Наконец, поезд с пыхтеньем медленно подошел к станции, опоздав на три часа, и был встречен слабыми приветствиями. Тони с трудом нашел место в переполненном вагоне третьего класса и, пока поезд без конца стоял на Мидчестерском вокзале, прислушивался к разговорам людей, сидевших вокруг него. Возбуждение сломило обычную тяжеловесную сдержанность, и все спорили — конечно, о забастовке — с исключительным одушевлением. Большинство пассажиров было средними представителями трактирного патриотизма, их разговоры отличались главным образом разнообразием и абсурдностью слухов, которые ими распространялись. Скромный молодой человек, на лице, руках и одежде которого все еще сохранялись явные следы его героизма, описывал, как он работал за кочегара в поезде, пришедшем сегодня утром из Лондона, как он теперь путешествует обратно, чтобы поспать, и завтра утром опять поедет кочегаром в другом поезде. Он сказал, что это тяжелая работа, но довольно занятная, надо только как сумасшедший работать лопатой. Он был уверен, что через день-два движение поездов сильно улучшится, — добровольцы прибывают толпами.
— На сколько времени хватит угля? — спросил Тони. Молодой человек пожал плечами: об угле подумает правительство.
— Как?
— О, военный флот привезет нам уголь из Антверпена или из Франции!
— Но ведь это же довольно непатриотично и нечестно, — сказал Тони. — В конце концов, кричат, что кто-то получает деньги из России, а сами пользуются иностранным углем. Ведь флот — это национальное достояние. Флот принадлежит и тред-юнионам, поскольку он работает для них.

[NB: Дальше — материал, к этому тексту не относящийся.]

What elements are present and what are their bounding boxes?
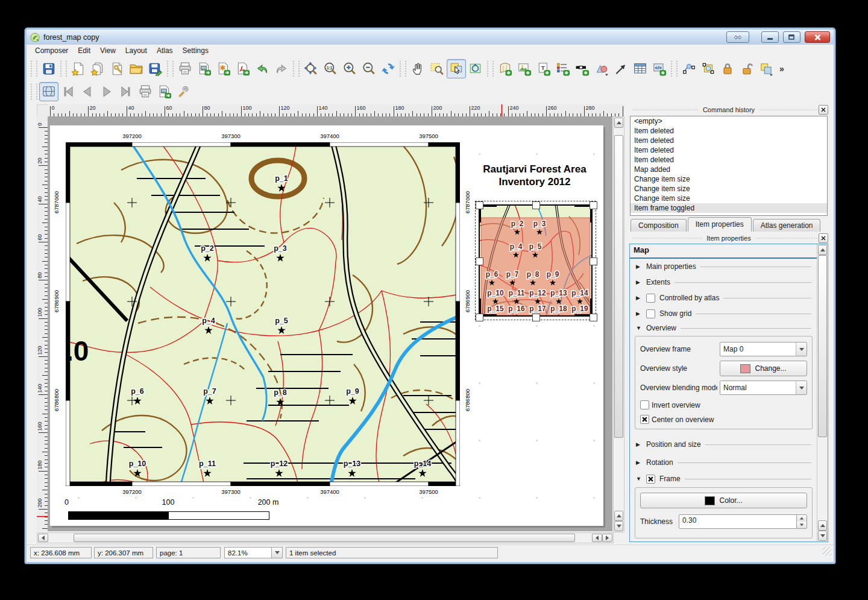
vertical-scroll-thumb[interactable] <box>614 135 623 438</box>
center-on-overview-checkbox[interactable] <box>640 415 649 424</box>
panel-scroll-thumb[interactable] <box>818 255 827 437</box>
tab-composition[interactable]: Composition <box>631 219 687 232</box>
selection-handle[interactable] <box>532 201 540 209</box>
more-toolbars-button[interactable]: » <box>776 64 788 74</box>
section-main-properties[interactable]: ▶ Main properties <box>630 259 817 274</box>
panel-scroll-down-button[interactable] <box>818 531 827 541</box>
dock-toggle-button[interactable] <box>726 31 749 43</box>
move-item-content-button[interactable] <box>466 59 485 78</box>
section-frame[interactable]: ▼ Frame <box>630 472 817 486</box>
group-items-button[interactable] <box>756 59 776 78</box>
redo-button[interactable] <box>272 59 291 78</box>
previous-feature-button[interactable] <box>78 82 97 101</box>
refresh-view-button[interactable] <box>379 59 398 78</box>
first-feature-button[interactable] <box>58 82 78 101</box>
add-new-scalebar-button[interactable] <box>573 59 592 78</box>
edit-nodes-item-button[interactable] <box>699 59 718 78</box>
command-history-close-icon[interactable] <box>819 105 828 115</box>
history-item[interactable]: Item deleted <box>631 155 827 165</box>
export-as-pdf-button[interactable] <box>233 59 253 78</box>
controlled-by-atlas-checkbox[interactable] <box>646 294 655 303</box>
zoom-in-button[interactable] <box>340 59 359 78</box>
history-item[interactable]: <empty> <box>631 116 827 126</box>
add-arrow-button[interactable] <box>611 59 631 78</box>
item-properties-close-icon[interactable] <box>819 233 828 243</box>
add-attribute-table-button[interactable] <box>631 59 650 78</box>
composition-manager-button[interactable] <box>107 59 127 78</box>
zoom-full-button[interactable] <box>301 59 321 78</box>
section-rotation[interactable]: ▶ Rotation <box>630 453 817 472</box>
zoom-region-button[interactable] <box>427 59 447 78</box>
atlas-settings-button[interactable] <box>174 82 193 101</box>
new-composition-button[interactable] <box>69 59 88 78</box>
scroll-down-button[interactable] <box>614 521 623 531</box>
print-button[interactable] <box>175 59 195 78</box>
section-position-and-size[interactable]: ▶ Position and size <box>630 435 817 453</box>
history-item[interactable]: Item deleted <box>631 145 827 155</box>
pan-button[interactable] <box>408 59 427 78</box>
export-as-image-button[interactable] <box>195 59 214 78</box>
command-history-titlebar[interactable]: Command history <box>628 104 829 115</box>
spin-up-icon[interactable] <box>797 515 807 522</box>
toolbar-grip[interactable] <box>400 61 406 77</box>
export-atlas-as-image-button[interactable] <box>155 82 174 101</box>
zoom-level-combobox[interactable]: 82.1% <box>224 547 283 558</box>
toolbar-grip[interactable] <box>60 61 67 77</box>
selection-handle[interactable] <box>476 201 483 209</box>
minimize-button[interactable] <box>761 31 779 43</box>
main-map-item[interactable]: .0 p_1p_1p_2p_2p_3p_3p_4p_4p_5p_5p_6p_6p… <box>66 142 460 486</box>
history-item[interactable]: Map added <box>631 165 827 174</box>
command-history-list[interactable]: <empty>Item deletedItem deletedItem dele… <box>630 116 828 216</box>
print-atlas-button[interactable] <box>136 82 155 101</box>
menu-composer[interactable]: Composer <box>30 45 73 56</box>
scroll-up-button-2[interactable] <box>614 511 623 521</box>
history-item[interactable]: Change item size <box>631 174 827 184</box>
duplicate-composition-button[interactable] <box>88 59 107 78</box>
toolbar-grip[interactable] <box>31 84 37 99</box>
last-feature-button[interactable] <box>116 82 136 101</box>
section-overview[interactable]: ▼ Overview <box>630 321 817 335</box>
section-controlled-by-atlas[interactable]: ▶ Controlled by atlas <box>630 290 817 306</box>
horizontal-scrollbar[interactable] <box>37 532 614 543</box>
title-bar[interactable]: forest_map copy <box>27 30 834 45</box>
history-item[interactable]: Item deleted <box>631 126 827 136</box>
selection-handle[interactable] <box>476 257 483 265</box>
save-button[interactable] <box>39 59 58 78</box>
frame-color-button[interactable]: Color... <box>640 493 807 508</box>
scroll-left-button-2[interactable] <box>592 534 602 542</box>
section-show-grid[interactable]: ▶ Show grid <box>630 306 817 321</box>
open-button[interactable] <box>127 59 146 78</box>
export-as-svg-button[interactable] <box>214 59 233 78</box>
restore-button[interactable] <box>783 31 800 43</box>
toolbar-grip[interactable] <box>167 61 174 77</box>
toolbar-grip[interactable] <box>31 61 37 77</box>
panel-scroll-up-button[interactable] <box>818 245 827 255</box>
unlock-all-items-button[interactable] <box>737 59 756 78</box>
add-html-frame-button[interactable]: </> <box>650 59 669 78</box>
overview-blending-combobox[interactable]: Normal <box>720 381 807 395</box>
overview-frame-combobox[interactable]: Map 0 <box>720 342 807 356</box>
menu-atlas[interactable]: Atlas <box>152 45 178 56</box>
add-new-map-button[interactable] <box>495 59 515 78</box>
scroll-left-button[interactable] <box>38 534 48 542</box>
add-basic-shape-button[interactable] <box>592 59 611 78</box>
horizontal-scroll-thumb[interactable] <box>74 534 575 542</box>
add-new-legend-button[interactable] <box>553 59 573 78</box>
scalebar-item[interactable] <box>68 511 268 519</box>
zoom-out-button[interactable] <box>359 59 379 78</box>
history-item[interactable]: Item frame toggled <box>631 203 827 213</box>
map-title-label[interactable]: Rautjarvi Forest Area Inventory 2012 <box>444 163 612 188</box>
scroll-right-button[interactable] <box>602 534 612 542</box>
composition-canvas[interactable]: .0 p_1p_1p_2p_2p_3p_3p_4p_4p_5p_5p_6p_6p… <box>48 116 612 531</box>
tab-item-properties[interactable]: Item properties <box>688 217 752 232</box>
next-feature-button[interactable] <box>97 82 116 101</box>
select-move-item-button[interactable] <box>447 59 466 78</box>
save-as-template-button[interactable] <box>146 59 165 78</box>
spin-down-icon[interactable] <box>797 522 807 528</box>
close-button[interactable] <box>805 31 830 43</box>
overview-style-change-button[interactable]: Change... <box>720 361 807 376</box>
show-grid-checkbox[interactable] <box>646 309 655 318</box>
history-item[interactable]: Change item size <box>631 184 827 194</box>
panel-scrollbar[interactable] <box>817 244 828 542</box>
frame-checkbox[interactable] <box>646 475 655 484</box>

Кругом завыли и завопили о «национальной опасности», и какая-то надувшаяся пивом личность медлительно объяснила, что забастовка — это заговор агитаторов, что рабочие ее не хотят и что вся нация против нее.
— Хорошо, — сказал Тони, — но я не очень в этом убежден. Если вся нация против нее, почему же тогда вся нация не за работой?
Этот вопрос был так плохо принят, и на Тони направились такие угрюмые взгляды, определенно говорившие: «большевик», что Тони решил, что, пожалуй, лучше будет заткнуться, и молчал остальную часть этого мрачного путешествия. Сумерки уже сгустились, когда они приехали; плохо освещенный вокзал был пуст и тих. Уходя, Тони заметил, как пришедшие в азарт пассажиры пожимали руку машинисту и кочегару — двум волосатым старым штрейкбрехерам — и давали им шиллинги и шестипенсовики. Он ожидал на конечной станции взрыва энтузиазма и был неприятно удивлен, когда оказалось, что всякое воодушевление в людях было как бы парализовано, — что бы там ни говорили, но не оставалось сомнений, что забастовка охватила всех и развивалась удачно.